19:01:14 <clarkb> #startmeeting infra
19:01:14 <opendevmeet> Meeting started Tue Nov  8 19:01:14 2022 UTC and is due to finish in 60 minutes.  The chair is clarkb. Information about MeetBot at http://wiki.debian.org/MeetBot.
19:01:14 <opendevmeet> Useful Commands: #action #agreed #help #info #idea #link #topic #startvote.
19:01:14 <opendevmeet> The meeting name has been set to 'infra'
19:01:20 <ianw> o/
19:01:27 <fungi> ohai!
19:01:35 <clarkb> #link https://lists.opendev.org/pipermail/service-discuss/2022-November/000378.html Our Agenda
19:01:44 <clarkb> #topic Announcements
19:01:58 <frickler> \o
19:02:17 <clarkb> I won't be around Friday or Monday. I'll be back Tuesday so expect to have a meeting next week. I may send the agenda for that a bit late (Tuesday morning?)
19:02:34 <fungi> thanks!
19:02:40 <fungi> hope you have a great weekend
19:03:02 <clarkb> other than that I didn't have anything to announce. We can dive in I guess
19:03:06 <clarkb> #topic Topics
19:03:12 <clarkb> #topic Bastion Host Updates
19:03:19 <clarkb> #link https://review.opendev.org/q/topic:prod-bastion-group
19:03:23 <clarkb> #link https://review.opendev.org/q/topic:bridge-ansible-venv
19:03:28 <clarkb> #link https://review.opendev.org/c/opendev/system-config/+/863564
19:03:32 <clarkb> #link https://review.opendev.org/c/opendev/system-config/+/863568
19:03:50 <clarkb> it seems like we're really close to being done with the old bastion and the new one is working well
19:04:12 <clarkb> ianw does have a few remaining changes that need review as I've linked above. Would be great if we can review those to close that portion of the work out
19:04:59 <ianw> yep thanks -- goes off on a few tangents but all related
19:05:04 <clarkb> then separately Ithink it would be helpful if people can look at old bridge and make note of anything missing that needs to be moved or encoded in ansible. the raxdns client venv, ssl cert stuff, and hieraedit (generally yaml editor) were things I noted
19:06:00 <clarkb> ianw: other than reviewing changes and checking for missing content is there anything else we can do to help?
19:06:03 <ianw> yep notes made on
19:06:07 <ianw> #link https://etherpad.opendev.org/p/bastion-upgrade-nodes-2022-10
19:07:04 <ianw> nope -- the changes you linked to have some things like adding host keys to inventory and i think we've actually fixed the blockers for parallel job running as a nice side-effect too
19:07:40 <ianw> and i'll keep working on the todo to finish it off
19:08:19 <clarkb> sounds good. Thanks! This was always going to be a lot of effort and I appreciate you taking it on :)
19:08:44 <clarkb> #topic Bionic Server Upgrades
19:08:46 <ianw> *next* time it will be easy :)

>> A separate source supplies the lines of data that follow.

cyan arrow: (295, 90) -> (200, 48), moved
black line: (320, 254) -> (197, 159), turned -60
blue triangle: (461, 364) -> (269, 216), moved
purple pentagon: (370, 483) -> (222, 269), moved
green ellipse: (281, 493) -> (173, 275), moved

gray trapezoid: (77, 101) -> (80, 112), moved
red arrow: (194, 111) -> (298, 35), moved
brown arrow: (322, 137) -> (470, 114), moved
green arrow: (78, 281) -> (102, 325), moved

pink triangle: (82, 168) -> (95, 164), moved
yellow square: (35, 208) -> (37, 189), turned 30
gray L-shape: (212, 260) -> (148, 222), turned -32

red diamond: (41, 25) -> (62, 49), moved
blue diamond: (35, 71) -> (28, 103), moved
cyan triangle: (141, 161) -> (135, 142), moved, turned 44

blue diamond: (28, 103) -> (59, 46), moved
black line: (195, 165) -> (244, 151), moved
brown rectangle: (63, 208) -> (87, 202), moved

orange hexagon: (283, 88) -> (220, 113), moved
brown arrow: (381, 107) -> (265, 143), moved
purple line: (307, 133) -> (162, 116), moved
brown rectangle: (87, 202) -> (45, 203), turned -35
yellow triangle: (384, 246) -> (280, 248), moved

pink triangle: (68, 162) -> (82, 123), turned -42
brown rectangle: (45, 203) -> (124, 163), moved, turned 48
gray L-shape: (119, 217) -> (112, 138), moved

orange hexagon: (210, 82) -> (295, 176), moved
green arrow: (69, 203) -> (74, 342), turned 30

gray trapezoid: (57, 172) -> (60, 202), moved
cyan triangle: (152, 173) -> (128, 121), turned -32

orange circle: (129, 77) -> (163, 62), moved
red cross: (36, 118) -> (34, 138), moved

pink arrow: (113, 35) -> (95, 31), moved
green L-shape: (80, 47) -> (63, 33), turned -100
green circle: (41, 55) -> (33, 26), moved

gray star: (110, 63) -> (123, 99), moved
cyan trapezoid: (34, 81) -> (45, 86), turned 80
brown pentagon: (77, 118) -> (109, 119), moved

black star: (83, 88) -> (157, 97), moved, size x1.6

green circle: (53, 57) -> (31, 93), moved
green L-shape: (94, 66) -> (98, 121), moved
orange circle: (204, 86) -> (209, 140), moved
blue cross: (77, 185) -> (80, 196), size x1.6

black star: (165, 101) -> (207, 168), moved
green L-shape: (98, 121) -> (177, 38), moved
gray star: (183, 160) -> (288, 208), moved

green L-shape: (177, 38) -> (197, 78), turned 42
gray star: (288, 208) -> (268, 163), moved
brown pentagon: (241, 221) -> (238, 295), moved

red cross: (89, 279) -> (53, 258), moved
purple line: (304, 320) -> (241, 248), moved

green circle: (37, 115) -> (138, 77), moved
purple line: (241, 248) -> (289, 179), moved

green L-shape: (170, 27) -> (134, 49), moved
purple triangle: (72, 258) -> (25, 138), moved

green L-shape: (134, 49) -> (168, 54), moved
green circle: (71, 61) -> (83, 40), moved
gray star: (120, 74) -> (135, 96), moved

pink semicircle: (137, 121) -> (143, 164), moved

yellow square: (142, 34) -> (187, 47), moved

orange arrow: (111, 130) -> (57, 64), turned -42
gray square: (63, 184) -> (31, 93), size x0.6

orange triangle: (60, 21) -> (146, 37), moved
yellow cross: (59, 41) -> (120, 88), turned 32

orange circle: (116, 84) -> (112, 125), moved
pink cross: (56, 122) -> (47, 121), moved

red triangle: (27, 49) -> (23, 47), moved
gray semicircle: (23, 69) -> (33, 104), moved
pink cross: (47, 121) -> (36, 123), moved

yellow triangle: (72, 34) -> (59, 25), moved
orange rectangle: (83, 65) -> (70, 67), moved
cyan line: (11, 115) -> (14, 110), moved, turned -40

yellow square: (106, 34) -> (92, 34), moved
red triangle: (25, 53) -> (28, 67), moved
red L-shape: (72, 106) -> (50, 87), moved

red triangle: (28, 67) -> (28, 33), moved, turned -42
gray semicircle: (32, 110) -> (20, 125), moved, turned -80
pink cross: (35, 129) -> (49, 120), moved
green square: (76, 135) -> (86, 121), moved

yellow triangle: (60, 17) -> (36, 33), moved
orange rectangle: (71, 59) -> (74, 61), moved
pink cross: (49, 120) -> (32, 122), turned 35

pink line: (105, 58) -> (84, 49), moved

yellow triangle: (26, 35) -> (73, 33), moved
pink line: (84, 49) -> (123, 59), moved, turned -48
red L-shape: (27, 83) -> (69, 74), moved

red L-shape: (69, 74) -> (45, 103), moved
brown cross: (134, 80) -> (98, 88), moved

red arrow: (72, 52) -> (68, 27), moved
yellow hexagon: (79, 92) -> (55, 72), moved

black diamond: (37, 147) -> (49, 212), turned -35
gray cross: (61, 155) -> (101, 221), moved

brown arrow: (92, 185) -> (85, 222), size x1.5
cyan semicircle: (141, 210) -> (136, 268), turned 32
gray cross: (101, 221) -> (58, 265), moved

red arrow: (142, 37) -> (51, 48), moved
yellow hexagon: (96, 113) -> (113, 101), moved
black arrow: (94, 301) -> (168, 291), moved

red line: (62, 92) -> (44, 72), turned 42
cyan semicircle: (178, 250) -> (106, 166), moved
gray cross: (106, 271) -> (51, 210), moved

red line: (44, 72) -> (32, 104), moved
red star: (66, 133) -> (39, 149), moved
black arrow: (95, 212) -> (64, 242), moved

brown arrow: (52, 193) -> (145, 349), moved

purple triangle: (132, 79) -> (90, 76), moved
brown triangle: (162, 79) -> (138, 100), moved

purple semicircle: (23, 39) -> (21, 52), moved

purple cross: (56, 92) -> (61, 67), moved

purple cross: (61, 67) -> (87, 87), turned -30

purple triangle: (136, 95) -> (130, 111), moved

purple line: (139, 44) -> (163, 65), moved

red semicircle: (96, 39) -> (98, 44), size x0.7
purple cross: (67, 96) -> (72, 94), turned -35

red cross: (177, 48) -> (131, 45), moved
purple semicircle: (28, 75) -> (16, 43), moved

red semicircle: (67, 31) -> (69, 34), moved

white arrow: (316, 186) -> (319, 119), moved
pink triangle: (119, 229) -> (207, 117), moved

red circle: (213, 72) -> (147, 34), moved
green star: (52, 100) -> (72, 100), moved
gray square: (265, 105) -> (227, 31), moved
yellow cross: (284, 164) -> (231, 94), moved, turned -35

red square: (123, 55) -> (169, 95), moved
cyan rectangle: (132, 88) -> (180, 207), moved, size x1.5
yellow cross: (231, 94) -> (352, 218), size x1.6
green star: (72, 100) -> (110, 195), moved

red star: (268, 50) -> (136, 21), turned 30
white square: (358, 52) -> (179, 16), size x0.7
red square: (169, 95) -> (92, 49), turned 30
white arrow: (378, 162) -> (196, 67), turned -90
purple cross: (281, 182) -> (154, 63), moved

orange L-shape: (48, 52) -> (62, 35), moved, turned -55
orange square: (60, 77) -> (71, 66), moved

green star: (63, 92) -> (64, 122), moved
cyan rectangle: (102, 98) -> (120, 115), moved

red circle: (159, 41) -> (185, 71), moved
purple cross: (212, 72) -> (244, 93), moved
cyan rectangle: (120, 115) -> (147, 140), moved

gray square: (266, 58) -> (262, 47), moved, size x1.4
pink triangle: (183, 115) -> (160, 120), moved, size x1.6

19:09:23 <clarkb> Not a whole lot to add here. I stalled a bit on this because of the doom and gloom from the openssl cve. But I should look at the list and pick off something new to do
19:09:29 <clarkb> #link https://etherpad.opendev.org/p/opendev-bionic-server-upgrades
19:09:39 <clarkb> the changes to remove snapd and not do phased updates did land
19:09:54 <clarkb> whcih were related tothings I found when booting the new jammy gitea-lb02
19:10:09 <clarkb> I keep meaning to check that snapd is gone as expected but haven't managed that yet.
19:10:50 <frickler> do we have servers other than storyboard that still run on xenial?
19:10:56 <clarkb> I am not aware of any current issues deploying services on jammy so new deployments should favor it
19:11:17 <clarkb> frickler: there are like 4? cacti, translate, storyboard, and something I'm forgetting I feel like
19:11:28 <clarkb> frickler: they are all puppeted services hence the difficulty of moving
19:11:57 <frickler> maybe still list them in the upgrade pad so we don't forget about them?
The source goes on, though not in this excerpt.